Filipino comics fight for legitimacy
MANILA, Philippines - Next to learning that Santa Claus is not real, my mom throwing out trading cards (we called it “teks”) of super heroes was the darkest moment in my childhood.
Dad did not help much. He always changed the channel to a basketball game whenever I eagerly watched the X-Men cartoon on Friday nights.
Yes, I was a repressed geek in grade school.
So imagine my juvenile eyes when I sat on a copy of the first issue of “Marvel vs. DC” in a cinema. It was a crossover event between the universes of Spider-man and Superman. “Spider-man and Superman in one comic book! Oh wow!” (I picture myself saying this in a flashback as I type this.)
My parents did not pay for it so my mom did not mind me reading the copy a dozen times. I read it whenever I was not picking my nose... er, not doing anything.
But my dad always blamed my fascination with superheroes for any inappropriate behavior (i.e. not taking a bath). “Itapon mo na nga 'yan, kaya ka ganyan eh! (Better throw those out, they're doing you no good!),” my dad used to say.
My mom silently agreed.
Never mind that I learned how to pronounce the word “Phoenix” earlier than my peers (a bully insisted it's pronounced as “Pee-How-Nix”; don't ask what happened when I corrected him) or looked for the meaning of “Gambit” in the dictionary (I looked for “Adamantium” and “Cerebro” with no luck).
For my parents, reading comics was a bad thing. “Hit the real books,” my dad said.
Real books? Are comic books fake books?
Comics as literature
Fast forward to the present: comic books are still battling legitimacy in a larger scale, particularly in literary circles.
Take Kubori Kikiam, a comic book series about talking street food written and illustrated by Michael David. In a recent “Better Living than Xeroxography” talk, Flipside Digital Content managing editor Honeylein de Peralta revealed that some prospective digital authors were apprehensive about having their books' thumbnail images posted next to Kubori Kikiam.
“They say, 'Ayaw namin ang book namin na katabi ng Kubori Kikiam dahil na-chi-cheapan kami.' (We don't want our books next to Kubori Kikiam because we find it cheap),” Peralta said.
She disclosed that they were not happy with the remark. “We are a bookstore. They should be thankful kasi maraming downloads ang Kubori Kikiam (Many people download Kubori Kikiam).” The downloads bring traffic to other books on the site, she said.
In one major bookstore, international comic books get their own shelves with lighted signages of their publishers. When this was brought up in an online community of comic book creators, Trese writer Budjette Tan said that having an entire section devoted to local comics “boils down to not having enough titles to support such a section.”
“So, if you guys really want to see more local comics in the bookstores, then keep on supporting the local works!
"As to all the local comic book writers and artists, just keep on creating! And keep on pitching your work or find ways to get it published and in stores,” Tan posted online.
Comics as an art form
Comic book illustrators also feel like they are being looked down upon by other visual artists from what people percieve as “high art.”

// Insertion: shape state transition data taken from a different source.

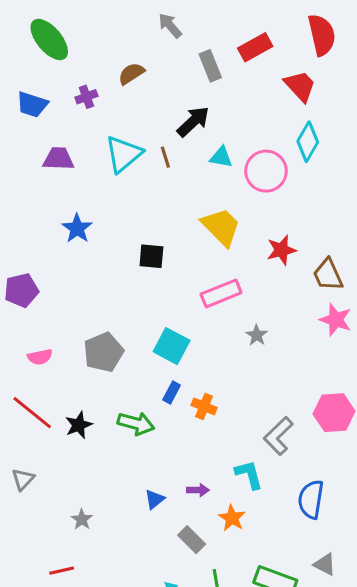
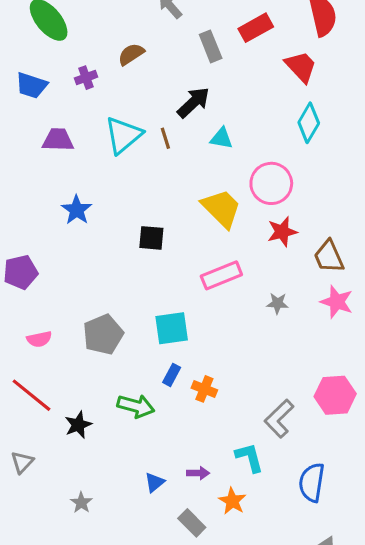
pink circle: (266, 171) -> (271, 183), moved
gray star: (257, 335) -> (277, 303), moved, turned -30
cyan square: (172, 346) -> (172, 328), turned -36
black star: (79, 425) -> (78, 425), moved

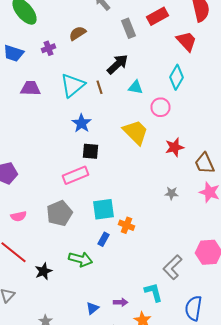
cyan diamond: (309, 123) -> (176, 77), moved
pink circle: (271, 183) -> (160, 107), moved, size x0.7
blue star: (77, 210) -> (82, 123), moved
pink rectangle: (221, 275) -> (76, 175), moved
orange cross: (204, 389) -> (126, 225), moved

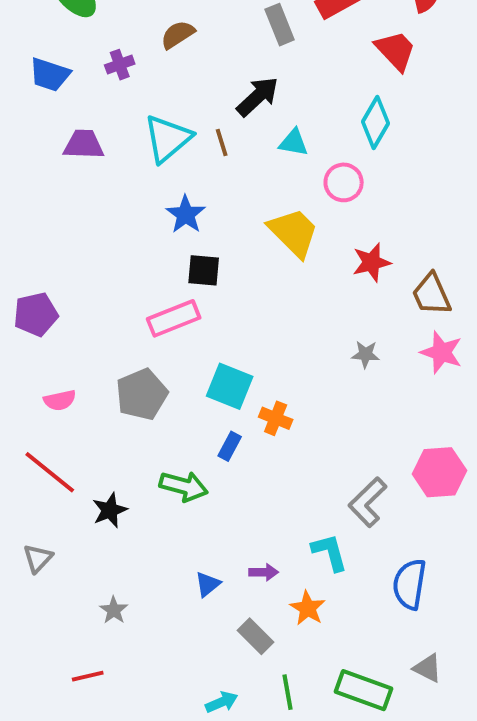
cyan square: (104, 209) -> (230, 386), turned 30

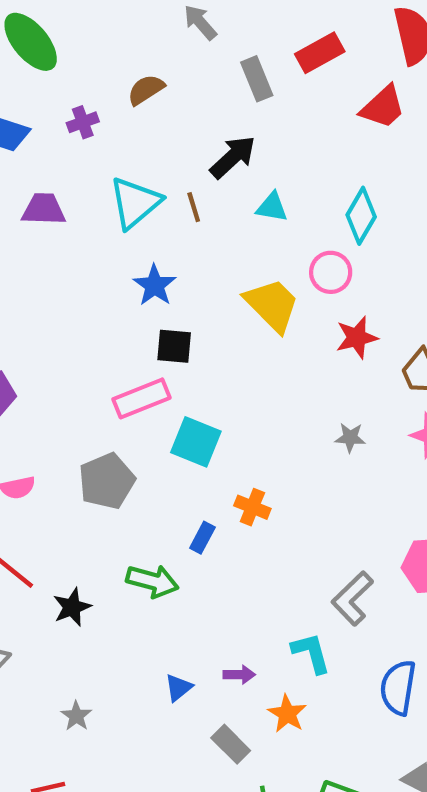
red trapezoid: (395, 51) -> (383, 107), turned 90
cyan diamond: (376, 122) -> (361, 216), moved
pink circle: (344, 182) -> (331, 272), moved
cyan square: (230, 386) -> (196, 442), moved

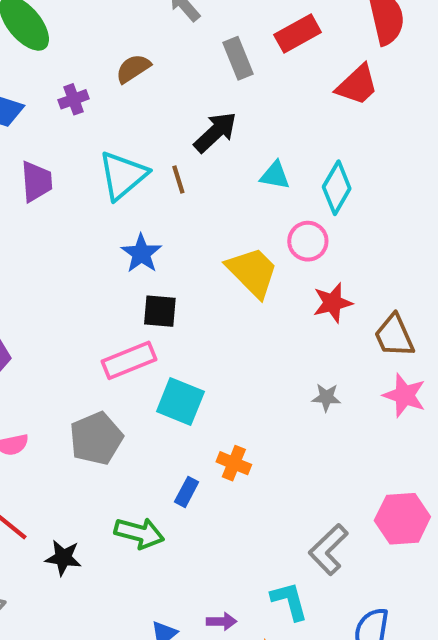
cyan triangle: (272, 207) -> (275, 175), moved
purple trapezoid: (44, 209) -> (37, 182), turned 84
black star: (72, 607) -> (63, 558), turned 30

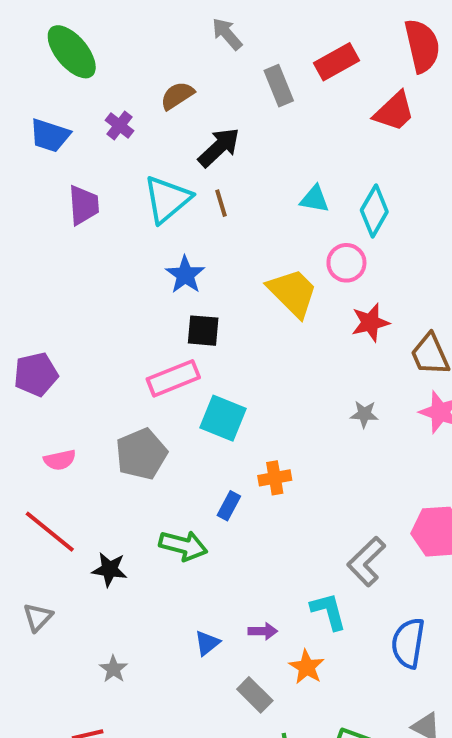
purple cross: (74, 99) -> (119, 125), turned -32
black arrow: (215, 132) -> (219, 147), moved
orange cross: (234, 463) -> (275, 478), turned -32

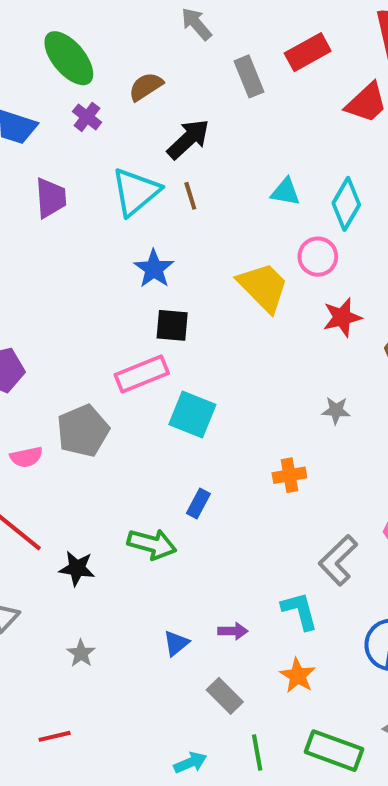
green ellipse: (72, 52) -> (69, 58), moved
gray pentagon: (141, 454) -> (83, 431), moved
orange cross: (275, 478) -> (289, 475), moved
orange star: (307, 667) -> (298, 676), moved
gray star: (113, 669) -> (81, 653), moved

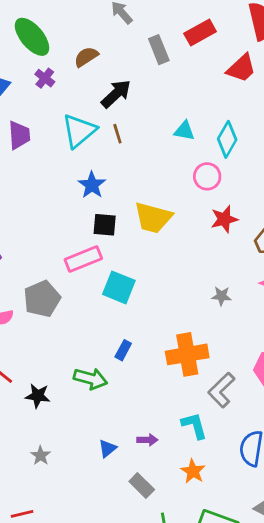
yellow trapezoid: (263, 287) -> (153, 218), moved, turned 150
gray star: (336, 410) -> (221, 296), moved
orange cross: (289, 475) -> (187, 354), moved, size x1.8

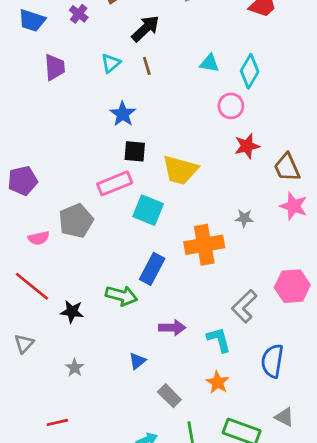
cyan triangle: (79, 131) -> (111, 63), size x0.6
yellow trapezoid: (153, 218) -> (180, 170), moved
blue rectangle: (123, 350) -> (152, 269), size x1.6
orange cross: (187, 354) -> (204, 245), moved
purple arrow: (147, 440) -> (172, 328), moved, size x1.4

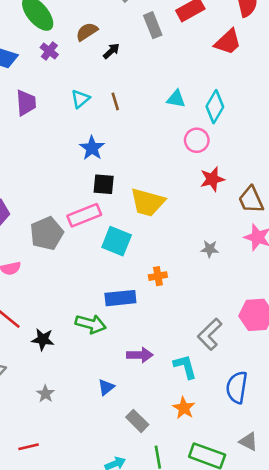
black arrow: (145, 28) -> (111, 51), moved, size x0.6
gray pentagon: (76, 221) -> (47, 233), moved
orange cross: (204, 245) -> (158, 276), moved, size x0.5
blue rectangle: (152, 269) -> (120, 298), turned 56

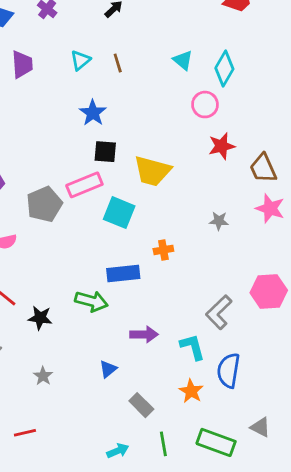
cyan triangle: (176, 99) -> (183, 60), turned 30
blue semicircle: (237, 387) -> (229, 370), moved

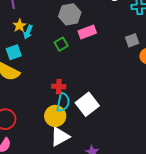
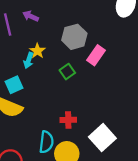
yellow star: (19, 26) -> (37, 51), moved
pink rectangle: (87, 32) -> (96, 55), turned -30
cyan semicircle: (63, 102) -> (46, 142), moved

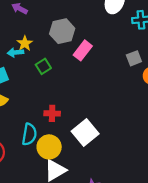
cyan arrow: (29, 60) -> (15, 52), turned 63
green square: (67, 72) -> (43, 66), moved

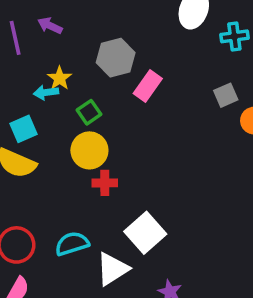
white square: (85, 133) -> (145, 233), moved
cyan semicircle: (29, 134) -> (72, 244), moved, turned -115
yellow circle: (49, 147) -> (89, 150), moved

Sculptor and comic enthusiast Seb Chua disagreed with this notion so he organized an exhibit dubbed “Comics Arthology” showcasing paintings and illustrations of comic book artists in the Art Asia gallery.
“In general, that is the sentiment that I think is not correct. That is what I'm trying to do: showing those who disagree and the artists, empowering them that they can do something more than just (comic book) illustrations.”
Over at the Cultural Center of the Philippines, works of the late comic book artist and painter Tony de Zuñiga were displayed in an exhibit called Heroes. De Zuñiga was one of the first Filipino artists who put the country on the map of international comics and eventually, Hollywood, for his creation, Jonah Hex.
“Kahit na 'di siya naka-hang sa wall, sana ma-recognize ang comic book art. (I hope people still recognize comic book art even if it is not hanged on the wall.),” Indie Komiks Manila moderator Joanah Tinio-Calingo said.
For her, it is high time that Filipinos take notice of comics as both a literary form and an art form that has long been part of our culture.
Do you agree? Do you consider comics as books? Should comic book art be considered "real art"?